Using the records below, repeat exactly the lines from the one holding "info@doncorleone.hu (303, 1570)" through the one holding "[Advertisement] (109, 250)", both ends included, and no others.
____________
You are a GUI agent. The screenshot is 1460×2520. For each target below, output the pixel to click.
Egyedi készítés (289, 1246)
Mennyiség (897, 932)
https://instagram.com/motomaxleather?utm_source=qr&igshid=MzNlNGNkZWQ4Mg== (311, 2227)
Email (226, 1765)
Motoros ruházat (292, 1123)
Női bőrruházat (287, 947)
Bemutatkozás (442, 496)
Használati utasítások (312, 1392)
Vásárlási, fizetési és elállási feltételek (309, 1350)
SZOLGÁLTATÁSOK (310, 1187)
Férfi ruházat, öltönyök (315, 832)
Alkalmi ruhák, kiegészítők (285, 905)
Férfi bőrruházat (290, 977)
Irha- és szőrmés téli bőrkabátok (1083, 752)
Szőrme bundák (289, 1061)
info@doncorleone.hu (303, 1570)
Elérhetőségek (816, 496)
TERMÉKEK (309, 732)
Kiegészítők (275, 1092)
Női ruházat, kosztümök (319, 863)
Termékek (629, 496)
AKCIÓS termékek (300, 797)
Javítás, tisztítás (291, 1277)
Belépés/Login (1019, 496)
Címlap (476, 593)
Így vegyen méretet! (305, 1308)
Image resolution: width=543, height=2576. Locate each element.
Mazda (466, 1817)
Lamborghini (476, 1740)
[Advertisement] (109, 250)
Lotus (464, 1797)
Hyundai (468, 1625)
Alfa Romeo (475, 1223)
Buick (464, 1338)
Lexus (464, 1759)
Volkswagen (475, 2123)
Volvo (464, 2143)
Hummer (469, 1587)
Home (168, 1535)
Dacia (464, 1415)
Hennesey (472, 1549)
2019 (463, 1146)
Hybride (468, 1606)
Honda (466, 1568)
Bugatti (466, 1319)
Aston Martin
____________
▶ Reply
info@doncorleone.hu (303, 1570)
Elérhetőségek (816, 496)
TERMÉKEK (309, 732)
Kiegészítők (275, 1092)
Női ruházat, kosztümök (319, 863)
Termékek (629, 496)
AKCIÓS termékek (300, 797)
Javítás, tisztítás (291, 1277)
Belépés/Login (1019, 496)
Címlap (476, 593)
Így vegyen méretet! (305, 1308)
Image resolution: width=543, height=2576. Locate each element.
Mazda (466, 1817)
Lamborghini (476, 1740)
[Advertisement] (109, 250)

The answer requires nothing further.